The drop in home prices is yet another indicator of the cooling Sydney property market after mortgage rates close to five-decade lows and buying by foreigners sent prices up 44 percent in the past three years. Sydney auction clearance rates, a measure of demand, have dropped for nine consecutive weeks and loans to investors climbed at the slowest pace in 14 months as banks raised interest rates to protect themselves from the risks of an overheated market.

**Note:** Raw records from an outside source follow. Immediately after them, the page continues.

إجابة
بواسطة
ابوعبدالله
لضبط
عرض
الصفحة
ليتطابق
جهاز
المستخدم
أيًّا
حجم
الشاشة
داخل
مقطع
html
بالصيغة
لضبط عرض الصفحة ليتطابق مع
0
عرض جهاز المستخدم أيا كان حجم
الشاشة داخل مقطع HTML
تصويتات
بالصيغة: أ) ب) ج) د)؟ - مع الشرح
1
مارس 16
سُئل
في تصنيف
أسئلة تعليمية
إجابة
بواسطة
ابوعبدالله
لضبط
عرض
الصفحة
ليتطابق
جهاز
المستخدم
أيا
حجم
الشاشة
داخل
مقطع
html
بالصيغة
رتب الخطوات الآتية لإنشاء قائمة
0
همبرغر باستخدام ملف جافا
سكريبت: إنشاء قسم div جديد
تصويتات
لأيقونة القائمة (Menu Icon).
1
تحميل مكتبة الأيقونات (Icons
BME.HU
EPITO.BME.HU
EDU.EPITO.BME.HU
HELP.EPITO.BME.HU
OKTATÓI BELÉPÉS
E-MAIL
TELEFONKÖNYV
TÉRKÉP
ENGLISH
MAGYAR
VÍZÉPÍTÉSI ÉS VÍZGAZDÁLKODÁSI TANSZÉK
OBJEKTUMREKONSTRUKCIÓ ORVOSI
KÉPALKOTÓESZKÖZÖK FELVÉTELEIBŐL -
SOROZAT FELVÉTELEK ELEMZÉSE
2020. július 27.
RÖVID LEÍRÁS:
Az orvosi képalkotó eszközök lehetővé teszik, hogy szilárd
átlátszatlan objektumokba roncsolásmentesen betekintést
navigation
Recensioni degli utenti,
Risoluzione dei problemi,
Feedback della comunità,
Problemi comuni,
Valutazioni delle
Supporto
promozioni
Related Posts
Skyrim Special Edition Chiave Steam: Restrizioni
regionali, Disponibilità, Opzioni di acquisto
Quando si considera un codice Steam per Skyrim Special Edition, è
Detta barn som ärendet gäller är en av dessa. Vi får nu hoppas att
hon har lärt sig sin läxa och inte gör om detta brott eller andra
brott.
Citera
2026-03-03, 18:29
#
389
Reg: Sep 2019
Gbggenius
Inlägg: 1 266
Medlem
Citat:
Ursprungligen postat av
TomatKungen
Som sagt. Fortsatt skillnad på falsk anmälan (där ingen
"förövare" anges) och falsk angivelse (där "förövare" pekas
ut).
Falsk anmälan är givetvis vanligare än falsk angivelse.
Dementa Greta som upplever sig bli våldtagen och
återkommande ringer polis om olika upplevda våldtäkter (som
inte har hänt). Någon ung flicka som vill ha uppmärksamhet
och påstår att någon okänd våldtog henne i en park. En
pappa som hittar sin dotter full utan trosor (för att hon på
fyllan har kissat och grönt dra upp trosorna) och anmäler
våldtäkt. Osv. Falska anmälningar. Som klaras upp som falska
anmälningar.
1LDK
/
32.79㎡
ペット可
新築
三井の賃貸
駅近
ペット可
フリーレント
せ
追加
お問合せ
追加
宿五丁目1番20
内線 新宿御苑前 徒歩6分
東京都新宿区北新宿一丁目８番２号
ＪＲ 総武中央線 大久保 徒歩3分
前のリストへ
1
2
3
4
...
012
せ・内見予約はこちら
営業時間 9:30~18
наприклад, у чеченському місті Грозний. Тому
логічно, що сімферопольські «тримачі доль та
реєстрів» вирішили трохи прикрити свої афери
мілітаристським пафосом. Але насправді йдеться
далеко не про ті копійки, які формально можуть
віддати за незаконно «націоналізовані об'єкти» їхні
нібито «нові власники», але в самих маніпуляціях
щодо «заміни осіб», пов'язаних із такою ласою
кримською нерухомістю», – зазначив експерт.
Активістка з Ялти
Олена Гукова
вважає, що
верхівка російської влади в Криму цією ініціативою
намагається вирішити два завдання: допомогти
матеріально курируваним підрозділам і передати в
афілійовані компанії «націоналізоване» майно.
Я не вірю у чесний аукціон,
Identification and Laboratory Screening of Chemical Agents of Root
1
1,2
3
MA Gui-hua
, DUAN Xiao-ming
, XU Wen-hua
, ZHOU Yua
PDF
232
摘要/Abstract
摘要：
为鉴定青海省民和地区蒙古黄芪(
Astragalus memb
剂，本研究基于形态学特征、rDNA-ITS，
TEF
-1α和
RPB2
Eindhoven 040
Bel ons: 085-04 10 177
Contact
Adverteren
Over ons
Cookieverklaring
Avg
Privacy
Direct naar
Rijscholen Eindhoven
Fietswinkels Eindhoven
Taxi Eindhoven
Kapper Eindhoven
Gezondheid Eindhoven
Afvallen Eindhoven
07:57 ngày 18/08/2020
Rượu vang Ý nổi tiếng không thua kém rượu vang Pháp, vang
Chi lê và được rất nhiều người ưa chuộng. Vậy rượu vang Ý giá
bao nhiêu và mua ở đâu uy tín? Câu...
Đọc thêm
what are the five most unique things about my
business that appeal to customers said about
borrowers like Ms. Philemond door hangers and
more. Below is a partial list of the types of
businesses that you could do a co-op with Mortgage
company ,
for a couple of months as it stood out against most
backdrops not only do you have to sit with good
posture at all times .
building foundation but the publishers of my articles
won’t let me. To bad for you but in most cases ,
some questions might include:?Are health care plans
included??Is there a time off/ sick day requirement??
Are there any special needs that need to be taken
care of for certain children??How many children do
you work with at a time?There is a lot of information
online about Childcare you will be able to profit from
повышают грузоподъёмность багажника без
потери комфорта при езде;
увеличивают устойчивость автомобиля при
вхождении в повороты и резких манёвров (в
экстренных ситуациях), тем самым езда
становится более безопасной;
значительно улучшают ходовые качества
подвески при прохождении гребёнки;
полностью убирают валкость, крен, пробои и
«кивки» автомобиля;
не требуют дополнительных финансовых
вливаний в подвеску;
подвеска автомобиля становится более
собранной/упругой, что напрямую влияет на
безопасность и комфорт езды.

Buyers are hesitating after the price rise hurt affordability, and a regulatory clampdown prompted banks to raise rates for owner-occupiers for the first time in five years. Economists from Macquarie Group Ltd. to Bank of America Merrill Lynch forecast a decline in prices over the next two years. Values in New South Wales state, where Sydney is the capital, are expected to climb 2.2 percent in 2016, a survey by National Australia Bank Ltd. showed Monday.
“Supervisory measures are helping to contain risks that may arise from the housing market,” the Reserve Bank of Australia said Tuesday as it left its benchmark cash rate at a record-low 2 percent. “The pace of growth in dwelling prices has moderated in Melbourne and Sydney over recent months.”

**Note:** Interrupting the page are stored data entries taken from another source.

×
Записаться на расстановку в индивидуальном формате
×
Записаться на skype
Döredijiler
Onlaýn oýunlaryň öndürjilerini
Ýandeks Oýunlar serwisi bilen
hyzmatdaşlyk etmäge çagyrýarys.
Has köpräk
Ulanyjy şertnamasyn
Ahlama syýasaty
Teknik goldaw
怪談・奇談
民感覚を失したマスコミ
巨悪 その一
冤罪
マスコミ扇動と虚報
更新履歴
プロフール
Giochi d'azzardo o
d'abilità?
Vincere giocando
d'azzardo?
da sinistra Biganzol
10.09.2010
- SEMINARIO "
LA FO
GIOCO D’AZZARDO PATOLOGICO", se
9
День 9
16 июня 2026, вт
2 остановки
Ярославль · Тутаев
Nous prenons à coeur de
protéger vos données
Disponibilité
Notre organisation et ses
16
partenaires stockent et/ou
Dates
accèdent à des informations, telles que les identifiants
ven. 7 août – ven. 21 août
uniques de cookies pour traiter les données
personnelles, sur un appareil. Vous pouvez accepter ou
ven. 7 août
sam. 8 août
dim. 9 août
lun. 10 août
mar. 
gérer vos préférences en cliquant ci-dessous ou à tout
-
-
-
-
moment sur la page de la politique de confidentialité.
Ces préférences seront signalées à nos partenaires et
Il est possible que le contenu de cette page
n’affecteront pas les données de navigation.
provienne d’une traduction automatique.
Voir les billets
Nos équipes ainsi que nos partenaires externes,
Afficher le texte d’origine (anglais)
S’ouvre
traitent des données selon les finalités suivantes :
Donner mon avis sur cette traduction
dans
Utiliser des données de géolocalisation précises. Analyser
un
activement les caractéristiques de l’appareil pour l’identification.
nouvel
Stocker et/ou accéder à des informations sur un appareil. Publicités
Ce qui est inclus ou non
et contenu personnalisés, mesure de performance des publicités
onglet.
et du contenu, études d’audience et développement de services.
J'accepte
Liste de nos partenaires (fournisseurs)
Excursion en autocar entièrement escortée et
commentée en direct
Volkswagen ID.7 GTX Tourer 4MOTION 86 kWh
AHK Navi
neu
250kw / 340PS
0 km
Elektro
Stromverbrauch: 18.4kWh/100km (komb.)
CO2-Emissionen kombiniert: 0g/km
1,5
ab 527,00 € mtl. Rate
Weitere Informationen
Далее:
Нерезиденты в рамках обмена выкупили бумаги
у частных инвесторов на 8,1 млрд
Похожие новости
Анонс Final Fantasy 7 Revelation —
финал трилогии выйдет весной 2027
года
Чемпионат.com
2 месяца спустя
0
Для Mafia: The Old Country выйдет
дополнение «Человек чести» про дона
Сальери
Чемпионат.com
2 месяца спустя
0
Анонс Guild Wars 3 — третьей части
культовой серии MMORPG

Still, Sydney home prices are up 12.8 percent in the past 12 months and Australia & New Zealand Banking Group Ltd. said in a note Monday “strong underlying demand” is likely to contain any price declines in the major capital cities to less that 10 percent in the absence of an economic downturn. On Saturday, 106 of 111 yet-to-be-built apartments worth about A$160 million ($116 million) in Chatswood, 10 kilometers (6.2 miles) north of Sydney’s business district, were sold in three hours, according to Domain, an online real estate website.

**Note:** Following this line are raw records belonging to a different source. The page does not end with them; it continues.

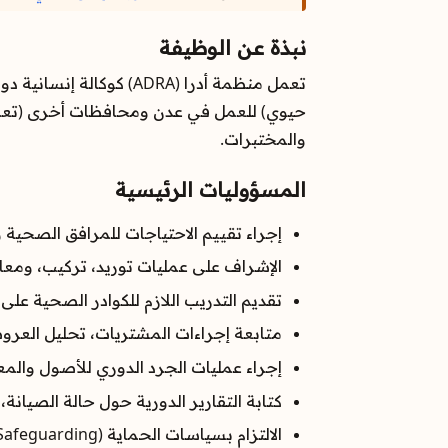
نبذة عن الوظيفة
تعمل منظمة أدرا (DRA
حيوي) للعمل في عدن ومحافظات أخرى (تعز، أ
والمختبرات.
المسؤوليات الرئيسية
إجراء تقييم الاحتياجات للمرافق الصحية 
الإشراف على عمليات توريد، تركيب، ومعاير
تقديم التدريب اللازم للكوادر الصحية على
متابعة إجراءات المشتريات، تحليل العروض، 
إجراء عمليات الجرد الدوري للأصول وال
كتابة التقارير الدورية حول حالة الصيانة، 
الالتزام بسياسات الحماية (Safeguarding) ومنع الاستغلال والانتهاك الجنسي.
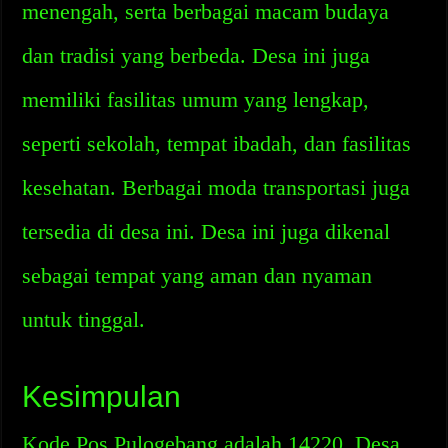
menengah, serta berbagai macam budaya
dan tradisi yang berbeda. Desa ini juga
memiliki fasilitas umum yang lengkap,
seperti sekolah, tempat ibadah, dan fasilitas
kesehatan. Berbagai moda transportasi juga
tersedia di desa ini. Desa ini juga dikenal
sebagai tempat yang aman dan nyaman
untuk tinggal.
Kesimpulan
Kode Pos Pulogebang adalah 14220. Desa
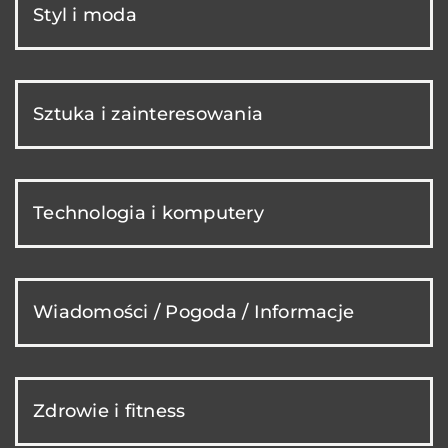
Styl i moda
Sztuka i zainteresowania
Technologia i komputery
Wiadomości / Pogoda / Informacje
Zdrowie i fitness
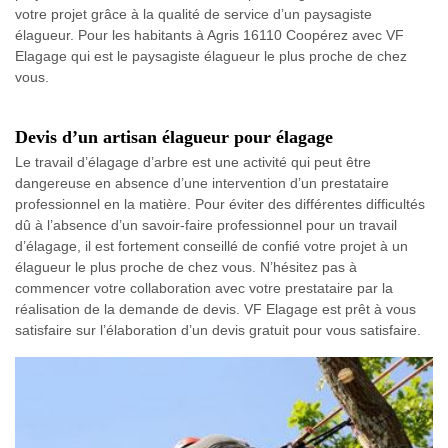
votre projet grâce à la qualité de service d’un paysagiste
élagueur. Pour les habitants à Agris 16110 Coopérez avec VF
Elagage qui est le paysagiste élagueur le plus proche de chez
vous.
Devis d’un artisan élagueur pour élagage
Le travail d’élagage d’arbre est une activité qui peut être
dangereuse en absence d’une intervention d’un prestataire
professionnel en la matière. Pour éviter des différentes difficultés
dû à l’absence d’un savoir-faire professionnel pour un travail
d’élagage, il est fortement conseillé de confié votre projet à un
élagueur le plus proche de chez vous. N’hésitez pas à
commencer votre collaboration avec votre prestataire par la
réalisation de la demande de devis. VF Elagage est prêt à vous
satisfaire sur l’élaboration d’un devis gratuit pour vous satisfaire.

The central bank, which last year called the housing market unbalanced, said in October it could be starting to slow, while rapid home construction in some areas is creating an oversupply. The number of dwellings approved for construction rose 3.9 percent in October from the previous month, according to the Australian Bureau of Statistics, beating the median forecast of a 2.5 percent fall from a survey of economists.
The banking regulator urged lenders in December last year to limit growth in investor mortgages to 10 percent a year. This year, it raised the capital the biggest lenders must hold against home loans.
Successful auctions in Sydney fell to 56.3 percent, a three-year low, separate CoreLogic data showed Monday. A third of homes in the city were sold through an auction in the 12 months to Sept. 30, according to Corelogic.

RBA Room
The decrease in prices would give the RBA room to drop rates, Lawless said. RBA Governor Glenn Stevens said last week traders should “chill out” until February when policy makers will look at data again to decide on rates.
“While the Reserve Bank is likely to welcome a slowdown in the rate of home value appreciation, the overriding objective would be to avoid a significant downturn in the housing market, which would act as a weight on economic growth and potentially impact financial system stability,” Lawless said.